-- Task to complete --
Go through the lines below. Copy those with "Cmentarze".

*** Data records ***

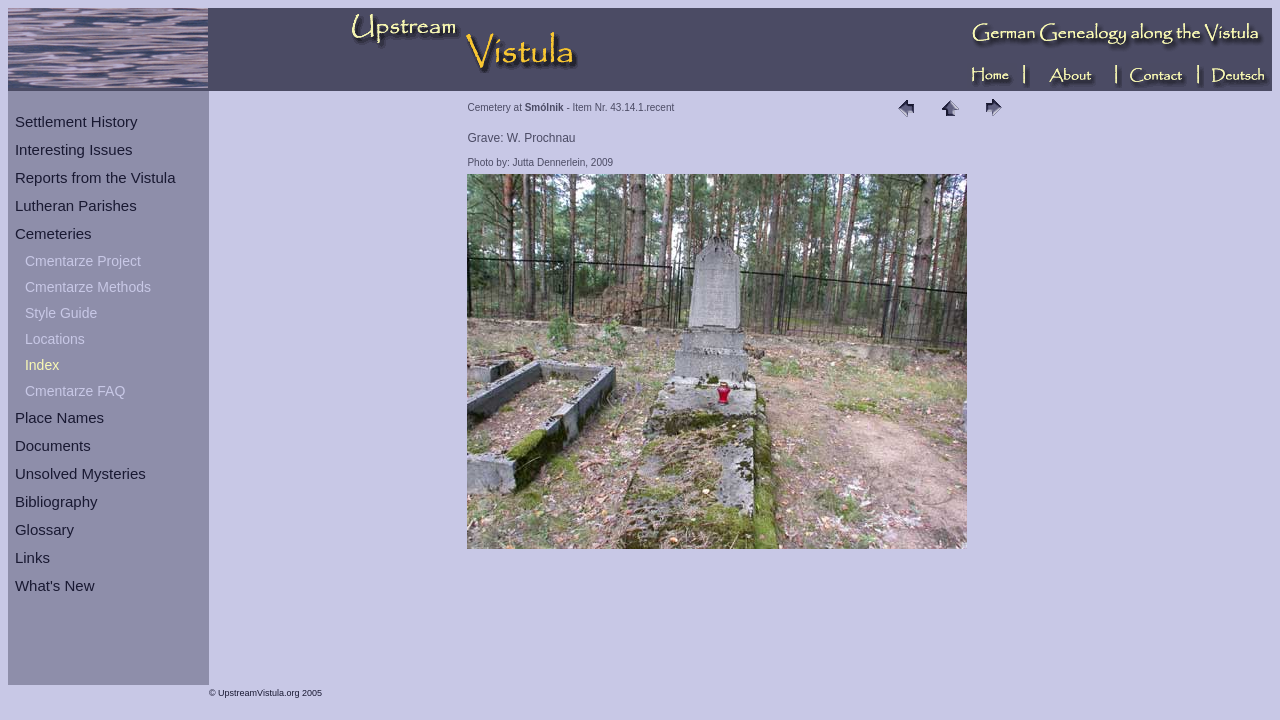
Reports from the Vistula (95, 177)
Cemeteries (53, 233)
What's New (55, 585)
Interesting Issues (74, 149)
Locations (55, 339)
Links (32, 557)
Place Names (59, 417)
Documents (53, 445)
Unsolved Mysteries (80, 473)
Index (42, 365)
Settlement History (76, 121)
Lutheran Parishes (76, 205)
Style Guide (61, 313)
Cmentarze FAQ (75, 391)
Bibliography (56, 501)
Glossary (44, 529)
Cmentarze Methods (88, 287)
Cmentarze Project (83, 261)
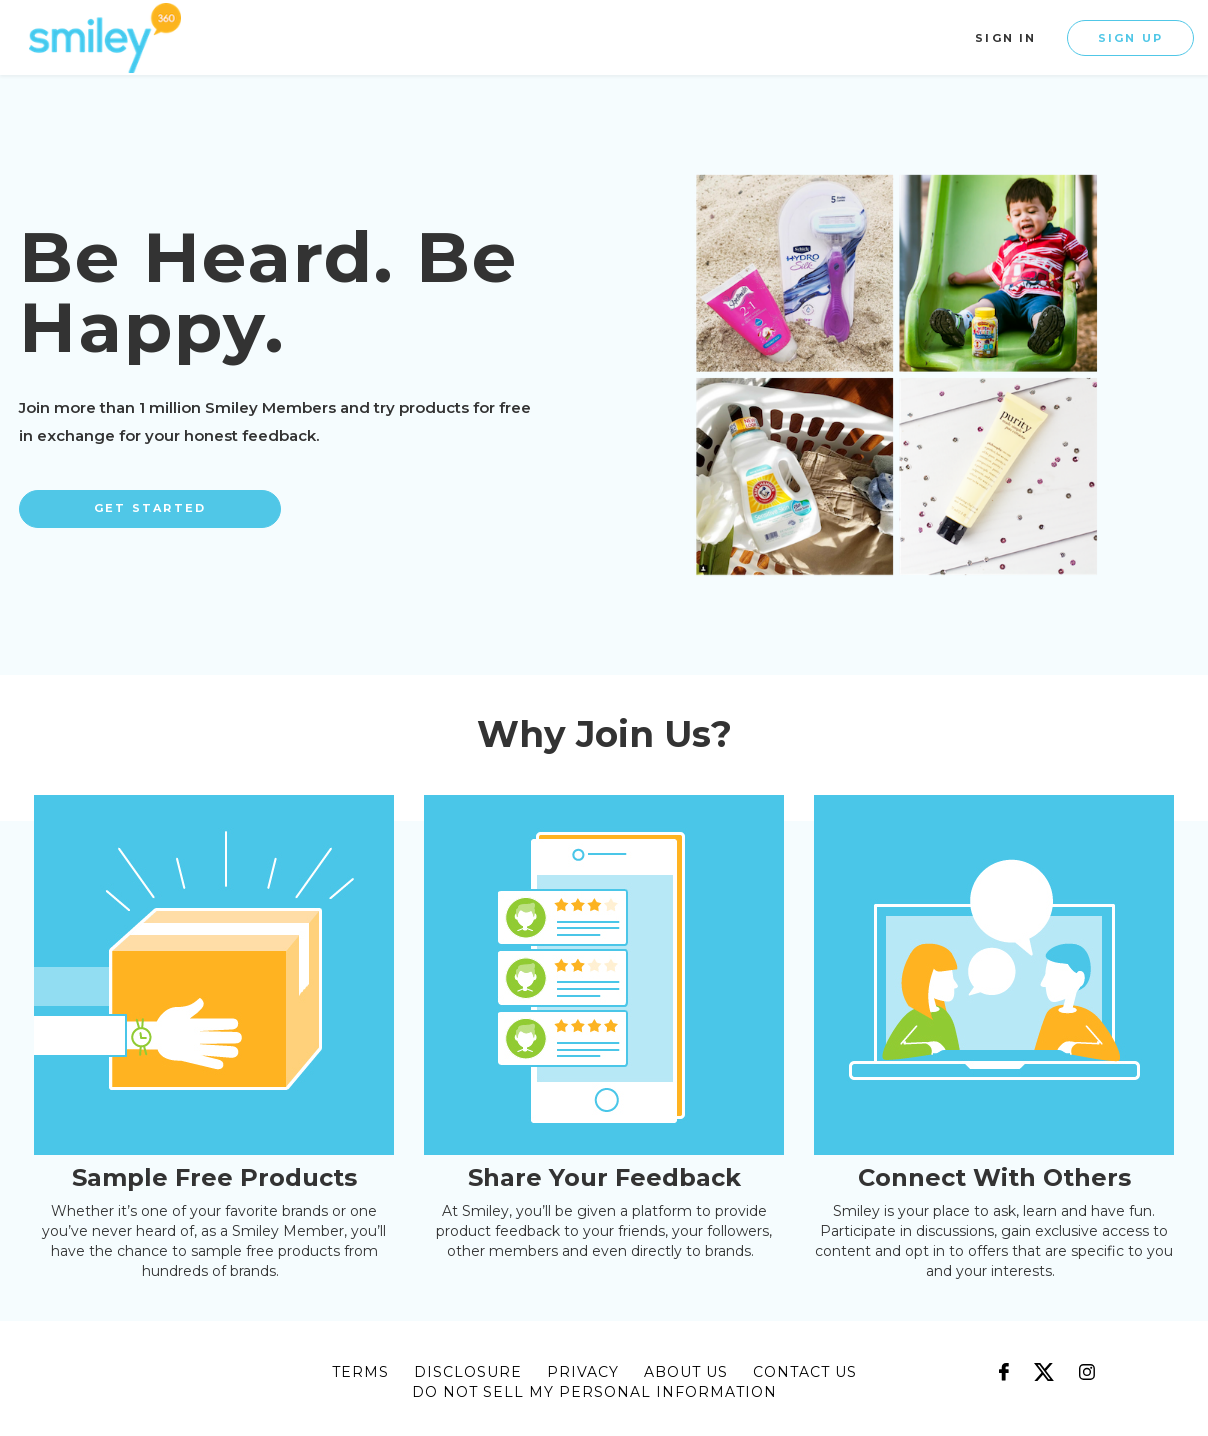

***

-- Output of the exercise --
Cmentarze FAQ (75, 391)
Cmentarze Methods (88, 287)
Cmentarze Project (83, 261)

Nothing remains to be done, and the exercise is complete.